4. Познание современности означает познание субъективности. И напротив, разум как индивидуальное бытие сознания доступен для исследований только в контексте современности. С этой точки зрения субъективность есть интерсубъективность, невозможная как без «Другого», так и без «Я». Само исследование субъективности оказывается реконструкцией сложного ментального портрета внутреннего мира человека как продукта взаимодействия «Я» и «Другого». «Я» – это субъективность, отличающая себя от объективности. При осознании предмета на первом месте стоит «Я», а в сознании предмета на передний план выходит уже не «Я», а его со-в-местность бытия с «Другим».
Сознание акцентирует или выводит на первое место в системе ценностей внешний мир, а осознание – самобытие личности. Таким образом, мы имеем дело с двумя конфигураторами. Первый организует внутренний мир как определенное внутриположенное пространство, становится его точкой отсчета и может обозначаться как «Я». Второй же конфигуратор оказывается самим миром в качестве жизненного мира «Я». Причем «Я» и «Другое» – это два фокуса одного жизненного мира, одной и той же данности с двух точек зрения, так сказать, «изнутри» и «снаружи».
Что же касается бессознательного, то это то же самое мышление, но только в аспекте его пассивности и адаптации. Познание бессознательного есть познание внешнего культурного и «за-культурного» мира как его источника.
Как способ организации, «чистое сознание» Э. Гуссерля становится «языковой игрой» Л. Витгенштейна. Отсюда – первая предметность сознания как нарратив, который выступает формой общественной жизни. Это воплощенный в индивидуальном сознании практический синтез общества с индивидом путем языковой коммуникации. Вторая же предметность – это опыт переживания «Я» как данности человека самому себе, придающей внешнему опыту «мой» смысл, самосознание и самобытие.
Сознание и рациональность становятся формами и способами социального мышления. В этом плане сознание и рациональность различаются по демографическим (половым и возрастным), бытовым и профессиональным признакам. В этом же ряду – сословно-групповое рациональное сознание (академическое, чиновно-бюрократическое, «бомжовое», партийно-идеологическое, пенитенциарное, армейское, уголовное, правоохранительное, орденское и др.), виртуальное сознание (сетевое, экранное, публичное и т.п.), этническое и национальное сознание (русских, евреев, армян, французов, и др.). Кроме того, существует институциональная рациональность – церковная, академическая, образовательная (школьная, университетская) и пр., а также поселенческий тип сознания (городской, сельский и т.д.).
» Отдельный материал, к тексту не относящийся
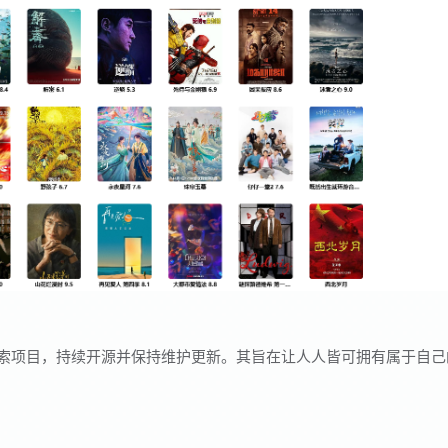
造的网盘搜索项目，持续开源并保持维护更新。其旨在让人人皆可拥有属于自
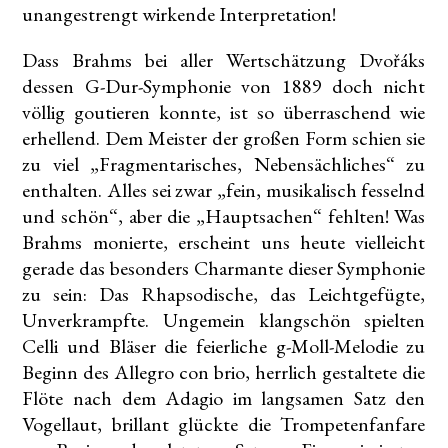
unangestrengt wirkende Interpretation!
Dass Brahms bei aller Wertschätzung Dvořáks
dessen G-Dur-Symphonie von 1889 doch nicht
völlig goutieren konnte, ist so überraschend wie
erhellend. Dem Meister der großen Form schien sie
zu viel „Fragmentarisches, Nebensächliches“ zu
enthalten. Alles sei zwar „fein, musikalisch fesselnd
und schön“, aber die „Hauptsachen“ fehlten! Was
Brahms monierte, erscheint uns heute vielleicht
gerade das besonders Charmante dieser Symphonie
zu sein: Das Rhapsodische, das Leichtgefügte,
Unverkrampfte. Ungemein klangschön spielten
Celli und Bläser die feierliche g-Moll-Melodie zu
Beginn des Allegro con brio, herrlich gestaltete die
Flöte nach dem Adagio im langsamen Satz den
Vogellaut, brillant glückte die Trompetenfanfare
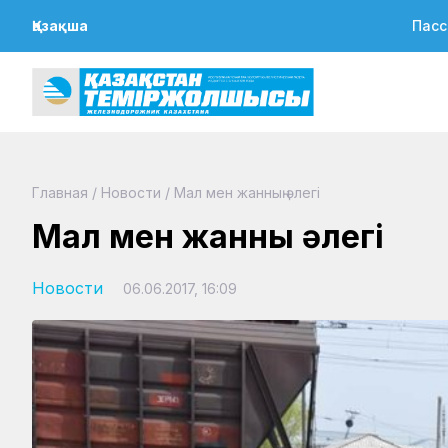
Қазақша
Пасс
Главная
/
Новости
/
Мал мен жанның әлегі
Мал мен жанның әлегі
Новости
06.06.2017, 16:09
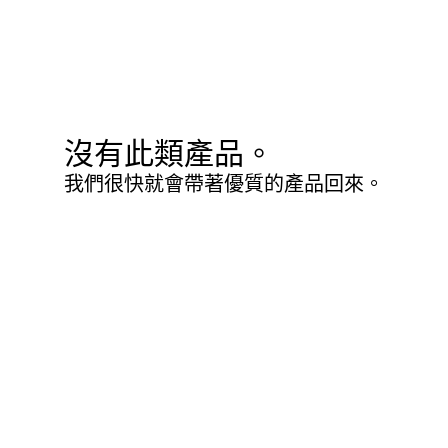
沒有此類產品。
我們很快就會帶著優質的產品回來。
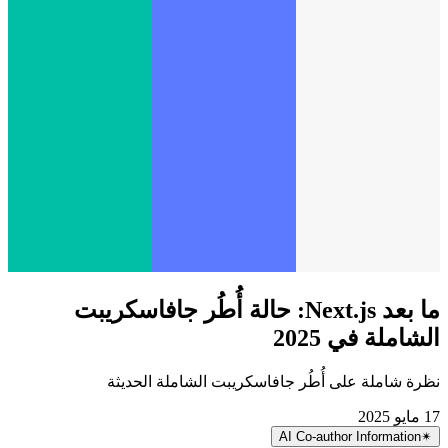
ما بعد Next.js: حالة أُطُر جافاسكريبت
الشاملة في 2025
نظرة شاملة على أُطُر جافاسكريبت الشاملة الحديثة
5. Может быть, это самый ценный не только для автора, но и для читателя фрагмент всей книги (А.Ч.).
Постулировав «Я» и «Другое» мы тем самым постулируем их ограниченность, или ойкуменальность как принцип существования в современности.
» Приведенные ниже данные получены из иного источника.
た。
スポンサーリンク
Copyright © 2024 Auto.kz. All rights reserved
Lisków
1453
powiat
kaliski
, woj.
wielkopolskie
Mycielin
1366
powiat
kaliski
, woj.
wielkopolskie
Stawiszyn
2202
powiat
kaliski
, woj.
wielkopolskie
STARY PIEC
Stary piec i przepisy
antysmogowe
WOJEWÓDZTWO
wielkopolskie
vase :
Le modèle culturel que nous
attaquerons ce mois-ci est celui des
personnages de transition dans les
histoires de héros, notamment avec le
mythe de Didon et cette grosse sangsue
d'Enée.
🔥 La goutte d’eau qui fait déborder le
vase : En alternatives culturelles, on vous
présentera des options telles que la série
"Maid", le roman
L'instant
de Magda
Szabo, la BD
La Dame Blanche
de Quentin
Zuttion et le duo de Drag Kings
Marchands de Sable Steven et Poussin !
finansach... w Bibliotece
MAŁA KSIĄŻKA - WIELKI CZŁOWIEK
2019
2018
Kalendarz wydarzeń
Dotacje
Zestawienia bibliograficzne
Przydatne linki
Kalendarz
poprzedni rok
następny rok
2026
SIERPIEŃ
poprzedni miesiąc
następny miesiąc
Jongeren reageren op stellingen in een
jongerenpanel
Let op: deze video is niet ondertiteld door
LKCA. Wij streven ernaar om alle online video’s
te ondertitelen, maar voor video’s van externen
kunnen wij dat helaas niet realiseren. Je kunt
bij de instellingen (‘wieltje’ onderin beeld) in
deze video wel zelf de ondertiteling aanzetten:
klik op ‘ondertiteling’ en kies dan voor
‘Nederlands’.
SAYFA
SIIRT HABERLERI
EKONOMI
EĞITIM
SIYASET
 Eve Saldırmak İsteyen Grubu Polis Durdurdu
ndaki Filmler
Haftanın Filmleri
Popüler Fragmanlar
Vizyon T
Человек не осознает и не отдает себе полного отчета в том, кто он таков во всех возможных ситуациях своей жизни. Его самосознание обладает границами, зависящими от принятого типа рациональности. Он и сам живет, и пользуется предметами, мало что зная о них и о себе самом. Поэтому в европейской мысли то и дело на передний план выходит идея объективного, бессознательного и иррационального.
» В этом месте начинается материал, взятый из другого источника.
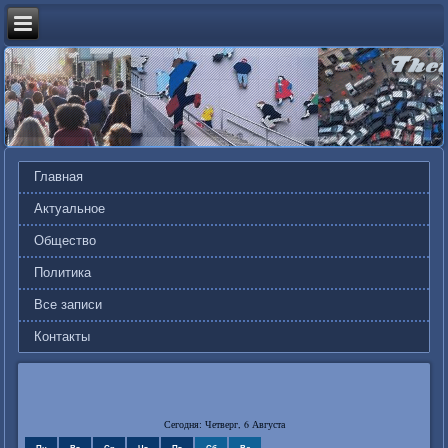
Главная
Актуальное
Общество
Политика
Все записи
Контакты
Сегодня: Четверг, 6 Августа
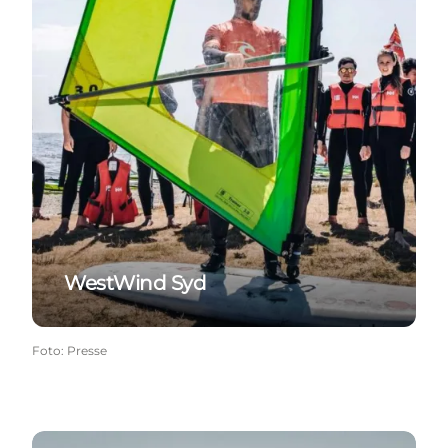
WestWind Syd
Foto
:
Presse
WestWind Bork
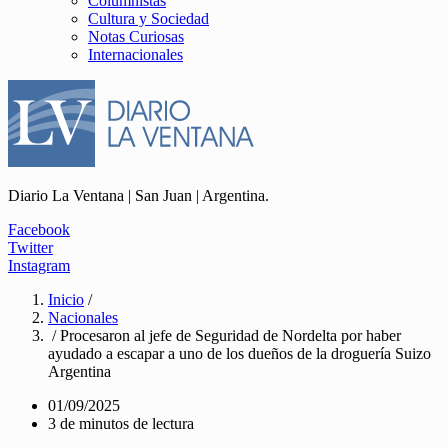
Columnistas
Cultura y Sociedad
Notas Curiosas
Internacionales
Diario La Ventana | San Juan | Argentina.
Facebook
Twitter
Instagram
Inicio
/
Nacionales
/ Procesaron al jefe de Seguridad de Nordelta por haber
ayudado a escapar a uno de los dueños de la droguería Suizo
Argentina
01/09/2025
3 de minutos de lectura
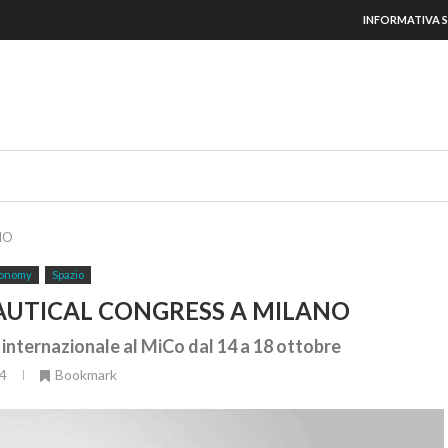
INFORMATIVA S
NO
onomy
Spazio
AUTICAL CONGRESS A MILANO
internazionale al MiCo dal 14 a 18 ottobre
4
Bookmark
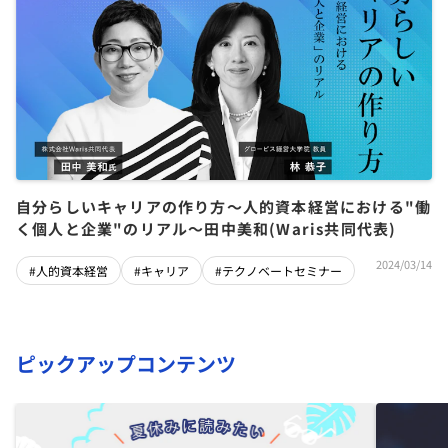
自分らしいキャリアの作り方～人的資本経営における"働
く個人と企業"のリアル～田中美和(Waris共同代表)
2024/03/14
#人的資本経営
#キャリア
#テクノベートセミナー
ピックアップコンテンツ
Поскольку современность ограничена достигнутым уровнем развития разума и типом рациональности, вопрос о происхождении человека теряет смысл. Проще говоря, конкретным людям, утверждает автор, безразличны метафизические причины их появления на свет (хотя это очень спорно: человек – существо любопытное – А.Ч.). Важно, что он уже есть и с этим надо что-то делать (Сартр). Человек для самого себя есть «Я», которое всякий раз локализовано «здесь и теперь». «Там и тогда» имеют экзистенциальное значение лишь как определяемые этим «здесь и теперь» цели, мечты, надежды, опасения и т. д.
В отличие от Ясперса, для которого пограничная ситуация является случайным открытием и шоком (например, смерть), для автора ойкуменальность не случай, и не простая гносеологическая неисчерпаемость, а бытие конкретного субъекта. Это необычайное, как важнейшая характеристика бытия человека.
Ойкуменальность вовлекает предметный мир в экзистенцию как свою внерациональную часть. Человек как «Я» сам выступает для себя пограничной ситуацией и придает такое же качество всей своей жизни. Поэтому ойкуменальность не чистая пограничность, не границы, а пространство как целое, рассмотренное через призму его границ. Осознание пограничности бытия субъекта требует рефлексии границы, того, что «Я» воспринимает как «горизонт» своей экзистенции. Рефлексия границы есть творчество культуры. Сама же культура становится рациональным проведением границы между «Я» и внешним миром, и вместе с тем разумным преодолением проведенной границы.